Segment Start: Data for processing

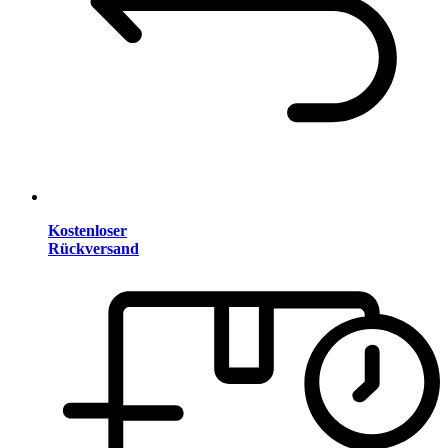
Kostenloser
Rückversand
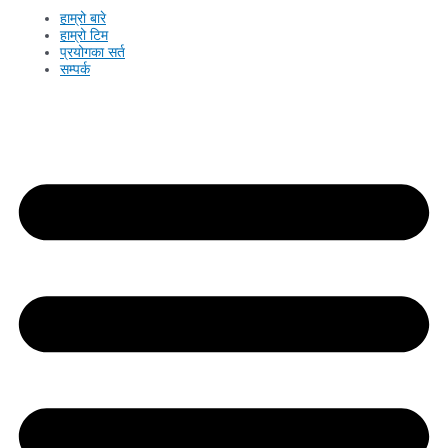
हाम्रो बारे
हाम्रो टिम
प्रयोगका सर्त
सम्पर्क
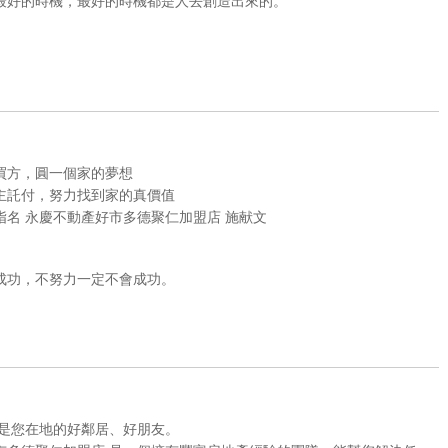
最好的時機，最好的時機都是人去創造出來的。
買方，圓一個家的夢想
主託付，努力找到家的真價值
指名 永慶不動產好市多德聚仁加盟店 施献文
成功，不努力一定不會成功。
，是您在地的好鄰居、好朋友。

Segment End: Data for processing

Your objective: Exclude the pictures. Write out the remaining data exactly.

Response box:
Kostenloser
Rückversand
हाम्रो बारे
हाम्रो टिम
प्रयोगका सर्त
सम्पर्क
最好的時機，最好的時機都是人去創造出來的。
買方，圓一個家的夢想
主託付，努力找到家的真價值
指名 永慶不動產好市多德聚仁加盟店 施献文
成功，不努力一定不會成功。
，是您在地的好鄰居、好朋友。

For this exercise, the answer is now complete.